▶ [Your instructions]:
Look through the data below for the line with "The height and width of the screenshot is (2576, 851).", and transcribe it exactly together with each line after it up to and including the line with "Task: Click on the Suseya". Give nothing else.

▶ [Data provided]:
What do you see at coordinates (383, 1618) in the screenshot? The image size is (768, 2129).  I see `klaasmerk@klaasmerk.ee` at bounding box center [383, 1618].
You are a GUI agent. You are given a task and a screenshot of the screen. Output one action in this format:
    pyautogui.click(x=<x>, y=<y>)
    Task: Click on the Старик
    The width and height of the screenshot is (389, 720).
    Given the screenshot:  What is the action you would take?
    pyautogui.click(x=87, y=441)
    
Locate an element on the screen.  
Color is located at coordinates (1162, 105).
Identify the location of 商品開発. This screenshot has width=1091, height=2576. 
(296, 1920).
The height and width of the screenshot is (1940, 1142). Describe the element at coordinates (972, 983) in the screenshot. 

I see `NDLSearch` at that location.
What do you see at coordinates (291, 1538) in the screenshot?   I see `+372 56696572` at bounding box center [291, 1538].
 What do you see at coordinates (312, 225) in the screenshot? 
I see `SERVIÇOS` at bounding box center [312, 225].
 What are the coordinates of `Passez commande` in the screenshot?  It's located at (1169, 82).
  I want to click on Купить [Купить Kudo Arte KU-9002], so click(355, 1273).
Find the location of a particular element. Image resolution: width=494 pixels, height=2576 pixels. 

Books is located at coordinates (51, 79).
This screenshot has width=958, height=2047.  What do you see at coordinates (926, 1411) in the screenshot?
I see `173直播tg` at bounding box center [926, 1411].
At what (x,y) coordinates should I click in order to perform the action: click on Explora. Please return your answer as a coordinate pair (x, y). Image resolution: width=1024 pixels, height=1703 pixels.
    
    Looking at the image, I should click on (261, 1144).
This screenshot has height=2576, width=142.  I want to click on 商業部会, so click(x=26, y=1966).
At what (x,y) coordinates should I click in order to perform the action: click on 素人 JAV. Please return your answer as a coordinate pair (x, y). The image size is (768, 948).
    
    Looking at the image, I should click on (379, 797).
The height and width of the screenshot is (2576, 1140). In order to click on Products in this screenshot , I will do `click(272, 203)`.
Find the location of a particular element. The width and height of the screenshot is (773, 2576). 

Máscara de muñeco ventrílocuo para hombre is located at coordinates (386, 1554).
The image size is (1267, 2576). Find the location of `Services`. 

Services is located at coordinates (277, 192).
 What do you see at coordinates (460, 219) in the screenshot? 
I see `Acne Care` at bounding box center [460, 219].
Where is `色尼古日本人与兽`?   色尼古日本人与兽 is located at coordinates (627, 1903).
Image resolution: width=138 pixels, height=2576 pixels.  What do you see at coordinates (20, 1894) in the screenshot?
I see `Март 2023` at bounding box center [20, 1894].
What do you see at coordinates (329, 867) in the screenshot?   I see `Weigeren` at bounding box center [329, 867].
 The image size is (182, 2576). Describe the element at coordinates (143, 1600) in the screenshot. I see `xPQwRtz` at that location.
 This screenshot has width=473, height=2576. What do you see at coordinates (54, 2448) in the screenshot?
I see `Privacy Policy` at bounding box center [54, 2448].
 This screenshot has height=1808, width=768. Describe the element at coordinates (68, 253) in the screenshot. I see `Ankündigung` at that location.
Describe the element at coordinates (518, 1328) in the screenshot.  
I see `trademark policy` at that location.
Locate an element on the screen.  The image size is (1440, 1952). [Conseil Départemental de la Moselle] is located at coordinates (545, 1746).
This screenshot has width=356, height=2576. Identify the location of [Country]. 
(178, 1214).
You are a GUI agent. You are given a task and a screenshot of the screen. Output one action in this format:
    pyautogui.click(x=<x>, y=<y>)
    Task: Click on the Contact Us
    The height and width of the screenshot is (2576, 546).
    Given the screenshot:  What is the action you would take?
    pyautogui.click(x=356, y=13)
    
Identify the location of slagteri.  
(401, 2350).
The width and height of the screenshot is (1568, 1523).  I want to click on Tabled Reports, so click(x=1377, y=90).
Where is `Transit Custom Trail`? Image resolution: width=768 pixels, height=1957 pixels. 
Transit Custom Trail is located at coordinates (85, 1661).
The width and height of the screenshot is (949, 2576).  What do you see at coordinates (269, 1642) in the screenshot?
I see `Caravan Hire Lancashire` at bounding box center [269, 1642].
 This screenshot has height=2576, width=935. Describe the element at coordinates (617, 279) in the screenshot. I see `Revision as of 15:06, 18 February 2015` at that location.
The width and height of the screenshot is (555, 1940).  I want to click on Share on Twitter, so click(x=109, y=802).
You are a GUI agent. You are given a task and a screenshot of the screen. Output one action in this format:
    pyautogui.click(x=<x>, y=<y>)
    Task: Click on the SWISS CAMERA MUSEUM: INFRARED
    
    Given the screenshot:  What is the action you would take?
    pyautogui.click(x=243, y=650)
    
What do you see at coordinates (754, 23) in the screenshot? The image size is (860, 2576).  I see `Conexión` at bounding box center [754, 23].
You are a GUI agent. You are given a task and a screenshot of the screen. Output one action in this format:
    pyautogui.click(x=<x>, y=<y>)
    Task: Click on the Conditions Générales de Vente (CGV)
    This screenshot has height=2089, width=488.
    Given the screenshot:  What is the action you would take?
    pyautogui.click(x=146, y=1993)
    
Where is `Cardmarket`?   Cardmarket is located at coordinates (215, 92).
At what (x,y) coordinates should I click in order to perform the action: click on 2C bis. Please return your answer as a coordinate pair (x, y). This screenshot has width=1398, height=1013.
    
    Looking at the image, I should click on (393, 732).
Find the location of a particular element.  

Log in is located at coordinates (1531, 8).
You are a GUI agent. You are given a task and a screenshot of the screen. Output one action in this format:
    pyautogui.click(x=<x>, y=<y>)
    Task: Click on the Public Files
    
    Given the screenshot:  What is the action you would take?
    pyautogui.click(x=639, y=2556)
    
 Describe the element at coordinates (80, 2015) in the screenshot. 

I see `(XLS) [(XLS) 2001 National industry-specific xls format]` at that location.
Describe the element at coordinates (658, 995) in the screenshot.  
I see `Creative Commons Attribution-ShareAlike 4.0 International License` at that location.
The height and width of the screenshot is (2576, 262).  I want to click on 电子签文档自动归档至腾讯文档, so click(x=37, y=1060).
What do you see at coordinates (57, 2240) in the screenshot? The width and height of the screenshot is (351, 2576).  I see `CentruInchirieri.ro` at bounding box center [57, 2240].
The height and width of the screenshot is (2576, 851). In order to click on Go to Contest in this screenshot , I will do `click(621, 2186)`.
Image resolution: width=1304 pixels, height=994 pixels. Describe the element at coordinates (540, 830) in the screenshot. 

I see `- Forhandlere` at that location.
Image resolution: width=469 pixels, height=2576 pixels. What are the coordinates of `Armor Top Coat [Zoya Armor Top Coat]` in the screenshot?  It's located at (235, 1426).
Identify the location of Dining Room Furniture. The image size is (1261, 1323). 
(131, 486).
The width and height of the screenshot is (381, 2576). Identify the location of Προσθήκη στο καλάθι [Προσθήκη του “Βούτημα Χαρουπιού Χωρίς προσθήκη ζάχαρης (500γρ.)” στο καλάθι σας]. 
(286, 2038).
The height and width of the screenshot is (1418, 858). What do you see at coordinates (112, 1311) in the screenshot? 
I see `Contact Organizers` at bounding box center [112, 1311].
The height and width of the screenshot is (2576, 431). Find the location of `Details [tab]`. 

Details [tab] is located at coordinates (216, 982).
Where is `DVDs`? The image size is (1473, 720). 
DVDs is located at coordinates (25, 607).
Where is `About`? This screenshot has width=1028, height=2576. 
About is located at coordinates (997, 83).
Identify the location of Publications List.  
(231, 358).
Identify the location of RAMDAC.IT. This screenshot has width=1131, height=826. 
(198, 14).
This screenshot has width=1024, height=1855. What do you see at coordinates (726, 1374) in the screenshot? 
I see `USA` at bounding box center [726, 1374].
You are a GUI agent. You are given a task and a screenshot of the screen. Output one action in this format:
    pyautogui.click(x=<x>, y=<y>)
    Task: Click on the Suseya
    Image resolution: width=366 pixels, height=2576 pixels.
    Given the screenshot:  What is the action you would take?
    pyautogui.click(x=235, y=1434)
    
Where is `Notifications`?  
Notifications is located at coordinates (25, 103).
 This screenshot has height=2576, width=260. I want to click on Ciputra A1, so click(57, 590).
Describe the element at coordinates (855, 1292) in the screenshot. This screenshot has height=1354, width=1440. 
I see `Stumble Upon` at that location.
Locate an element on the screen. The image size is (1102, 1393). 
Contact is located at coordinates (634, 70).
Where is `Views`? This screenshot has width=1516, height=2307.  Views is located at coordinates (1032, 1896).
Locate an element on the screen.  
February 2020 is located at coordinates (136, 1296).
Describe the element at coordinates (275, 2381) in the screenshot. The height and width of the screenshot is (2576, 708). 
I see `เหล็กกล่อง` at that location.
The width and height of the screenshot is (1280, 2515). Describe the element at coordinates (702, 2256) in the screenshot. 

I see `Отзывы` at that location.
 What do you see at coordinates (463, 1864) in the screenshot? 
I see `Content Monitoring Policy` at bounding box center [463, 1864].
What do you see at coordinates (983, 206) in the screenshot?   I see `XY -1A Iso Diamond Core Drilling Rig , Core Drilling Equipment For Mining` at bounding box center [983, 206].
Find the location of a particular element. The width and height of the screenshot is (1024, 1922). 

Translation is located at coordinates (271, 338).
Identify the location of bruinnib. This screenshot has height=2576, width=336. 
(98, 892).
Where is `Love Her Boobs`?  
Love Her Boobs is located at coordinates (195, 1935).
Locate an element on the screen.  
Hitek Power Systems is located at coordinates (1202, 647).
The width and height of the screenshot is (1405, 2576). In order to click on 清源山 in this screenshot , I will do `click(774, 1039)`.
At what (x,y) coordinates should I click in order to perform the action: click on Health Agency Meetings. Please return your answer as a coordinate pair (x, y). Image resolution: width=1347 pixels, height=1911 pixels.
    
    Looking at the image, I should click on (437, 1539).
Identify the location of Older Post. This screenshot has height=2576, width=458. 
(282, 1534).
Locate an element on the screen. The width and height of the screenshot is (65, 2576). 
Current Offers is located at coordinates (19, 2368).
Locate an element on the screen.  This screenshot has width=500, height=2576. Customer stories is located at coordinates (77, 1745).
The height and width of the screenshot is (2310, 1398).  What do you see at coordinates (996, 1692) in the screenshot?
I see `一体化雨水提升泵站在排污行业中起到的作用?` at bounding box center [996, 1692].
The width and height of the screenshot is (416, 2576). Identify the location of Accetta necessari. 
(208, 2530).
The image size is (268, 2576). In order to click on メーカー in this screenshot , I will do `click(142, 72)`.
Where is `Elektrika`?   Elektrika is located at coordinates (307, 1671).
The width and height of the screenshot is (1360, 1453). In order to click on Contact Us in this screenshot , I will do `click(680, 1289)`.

▶ [The completed task]:
The height and width of the screenshot is (2576, 851). In order to click on Go to Contest in this screenshot , I will do `click(621, 2186)`.
Image resolution: width=1304 pixels, height=994 pixels. Describe the element at coordinates (540, 830) in the screenshot. 

I see `- Forhandlere` at that location.
Image resolution: width=469 pixels, height=2576 pixels. What are the coordinates of `Armor Top Coat [Zoya Armor Top Coat]` in the screenshot?  It's located at (235, 1426).
Identify the location of Dining Room Furniture. The image size is (1261, 1323). 
(131, 486).
The width and height of the screenshot is (381, 2576). Identify the location of Προσθήκη στο καλάθι [Προσθήκη του “Βούτημα Χαρουπιού Χωρίς προσθήκη ζάχαρης (500γρ.)” στο καλάθι σας]. 
(286, 2038).
The height and width of the screenshot is (1418, 858). What do you see at coordinates (112, 1311) in the screenshot? 
I see `Contact Organizers` at bounding box center [112, 1311].
The height and width of the screenshot is (2576, 431). Find the location of `Details [tab]`. 

Details [tab] is located at coordinates (216, 982).
Where is `DVDs`? The image size is (1473, 720). 
DVDs is located at coordinates (25, 607).
Where is `About`? This screenshot has width=1028, height=2576. 
About is located at coordinates (997, 83).
Identify the location of Publications List.  
(231, 358).
Identify the location of RAMDAC.IT. This screenshot has width=1131, height=826. 
(198, 14).
This screenshot has width=1024, height=1855. What do you see at coordinates (726, 1374) in the screenshot? 
I see `USA` at bounding box center [726, 1374].
You are a GUI agent. You are given a task and a screenshot of the screen. Output one action in this format:
    pyautogui.click(x=<x>, y=<y>)
    Task: Click on the Suseya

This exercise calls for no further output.